Irrespective of your age, orthodontic devices work by using pressure to move teeth into the correct position. The pressure from the top forces bone remodeling below, which in turn should improve your smile for the rest of your life.

Both young and old members of the family can enjoy treatment, as long as all adult teeth are still intact.

The Benefits and Drawbacks of Late Treatment

You shouldn't have to wait until you're older to get the smile you've always wanted. When it comes to making a good first impression, you're never too old.

A major advantage of the late treatment is increased confidence. People who put off improving their smiles have most likely spent years hiding their teeth behind their hands, self-conscious about their appearance. For anyone of any age, putting all their worries and shame behind them can be extremely liberating.
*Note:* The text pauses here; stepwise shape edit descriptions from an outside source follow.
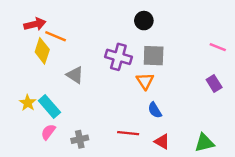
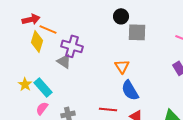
gray square: (154, 56) -> (137, 32), moved
purple cross: (118, 57) -> (72, 46), moved
blue semicircle: (155, 110) -> (130, 90), size x1.5

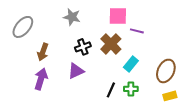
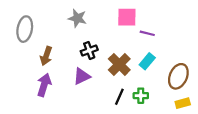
gray ellipse: (23, 27) -> (25, 29), turned -30
brown cross: (111, 44) -> (119, 64), moved
cyan rectangle: (131, 64) -> (147, 61), moved

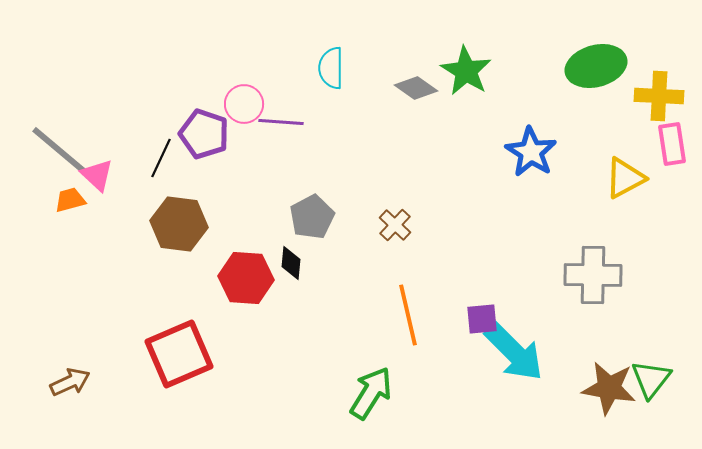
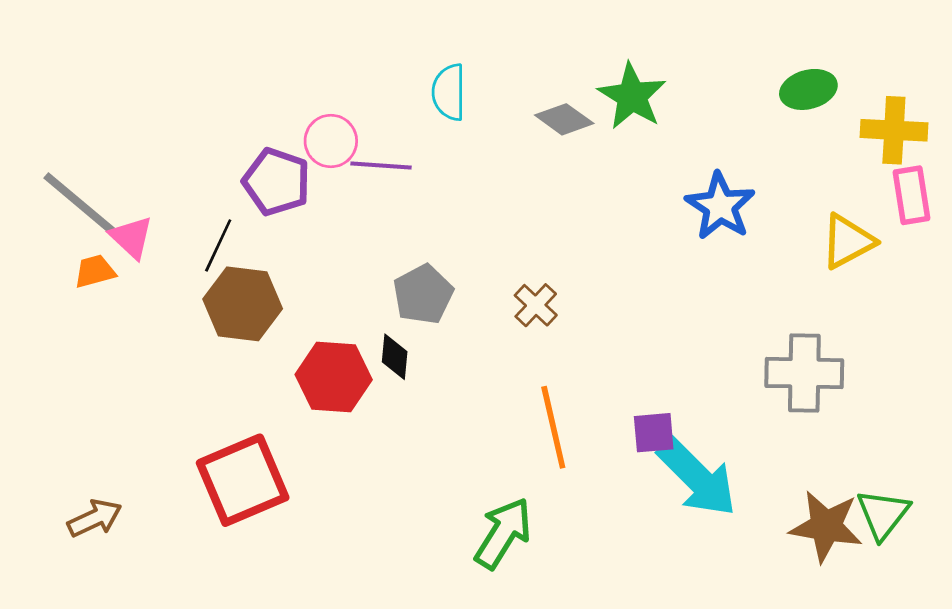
green ellipse: (596, 66) -> (808, 89), size x0.7
black line: (161, 158) -> (218, 245), moved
Late treatment has the disadvantage of long treatment times. Bones and tissues that are older do not move or remodel as quickly as those that are younger. To achieve the desired results, you may need to spend more time wearing braces or aligners.

To keep your teeth from moving back, you must wear your retainers consistently. Adults who are undergoing aligner treatment should wear their retainers even more frequently.

Aligner Constraints

Dentists can help children as young as 12 years old with aligners, but anyone under the age of 18 will need parental permission. All candidates must have all of their adult teeth and have an orthodontist's approval. Aligners are easy to put on and take off and are not visible. 
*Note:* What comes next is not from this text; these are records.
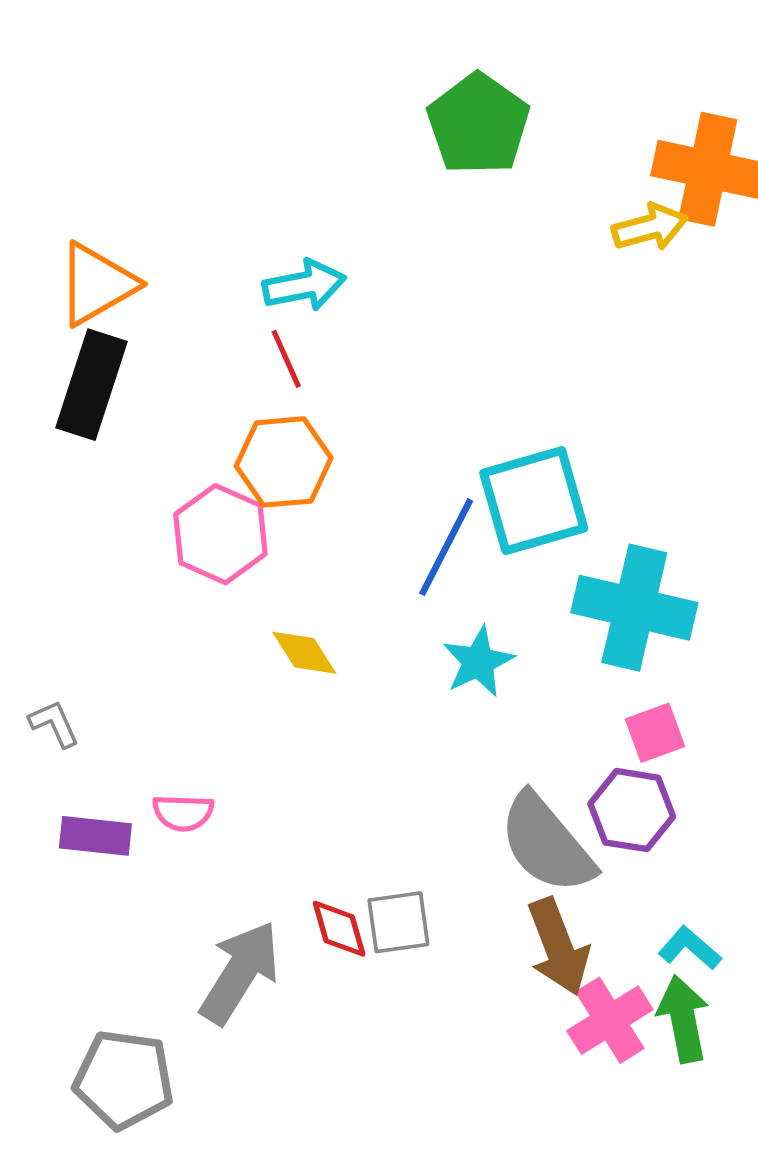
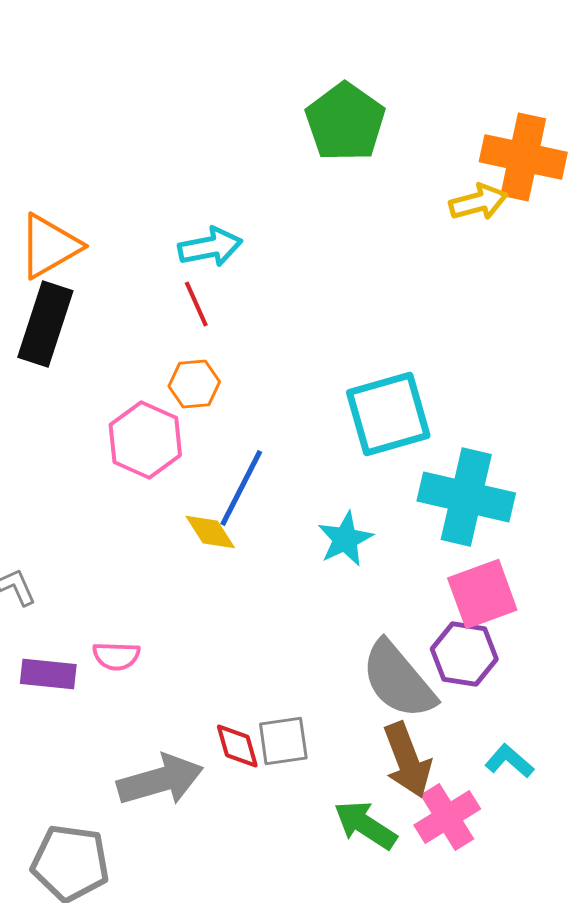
orange hexagon: (284, 462) -> (194, 384), size x0.7
blue line: (446, 547) -> (241, 488), moved
pink square: (655, 733) -> (482, 594), size x1.5
gray arrow: (240, 973) -> (160, 780), turned 42
green arrow: (683, 1019) -> (365, 825), moved, turned -46

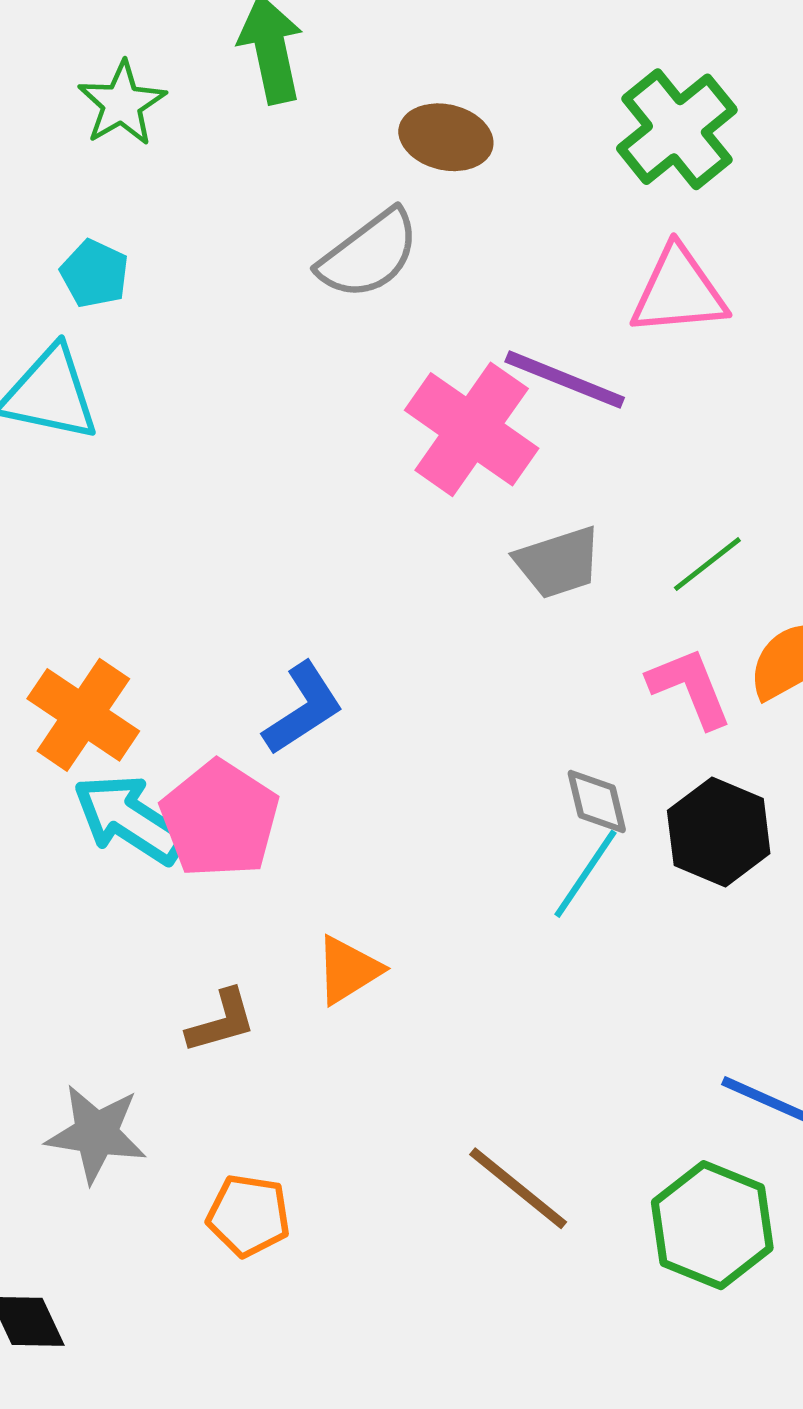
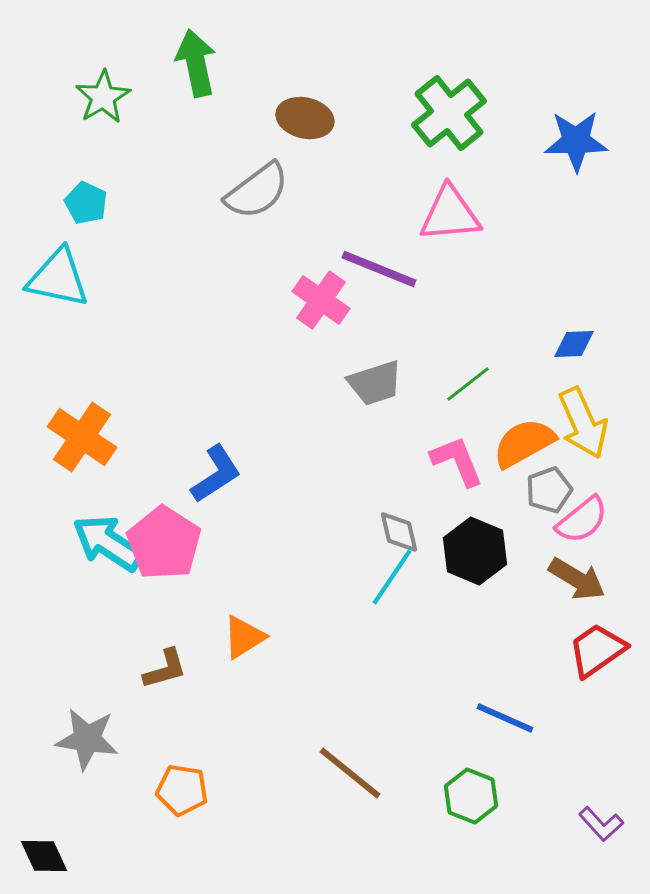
pink cross: (472, 429) -> (321, 300), size x0.7
orange cross: (83, 715) -> (82, 437), moved
green hexagon: (712, 1225) -> (471, 796), size x0.7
There is no upper age limit for aligners, and they are an excellent option for adults. Technology may be able to speed up tooth movement and reduce discomfort, which means that adult customers can often get the smile they want without having to wait years.
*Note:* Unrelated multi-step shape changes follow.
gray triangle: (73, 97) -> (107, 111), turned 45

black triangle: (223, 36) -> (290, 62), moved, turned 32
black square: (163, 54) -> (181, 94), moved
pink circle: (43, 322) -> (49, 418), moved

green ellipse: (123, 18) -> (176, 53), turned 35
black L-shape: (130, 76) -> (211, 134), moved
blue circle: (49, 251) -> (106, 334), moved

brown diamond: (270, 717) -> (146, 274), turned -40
Get The Benefits of Aligners Without The Wait

Instasmile provides a more affordable, convenient and time saving alternative to traditional teeth straightening. There is no need to visit the dentist, there is no pain, and the results are instant.

Frequently Asked Questions

Is it ever too late to get straight teeth?

Adults can have orthodontic treatment to correct the same dental issues as children and teenagers do. Braces for teeth can be worn at any age.

Crowding, an overbite, or gaps between the teeth in adults may require treatment. Depending on what needs to be done, your orthodontist will discuss treatment and care options with you.

What are the various kinds of braces?

At your orthodontist appointment, you will discuss the different types of braces available and which one would work best for you. It is important to note that regardless of the type chosen, they will need to be worn all day every day. Some can be taken out for cleaning or eating, but others are bonded to the front and back teeth permanently.

Who Will Administer Orthodontic Care?

Your dentist, who is in charge of coordinating your dental care, may refer you to an orthodontist with experience. Orthodontists are specialists who specialize in the prevention and treatment of dental, bite, and jaw irregularities, as well as related facial abnormalities.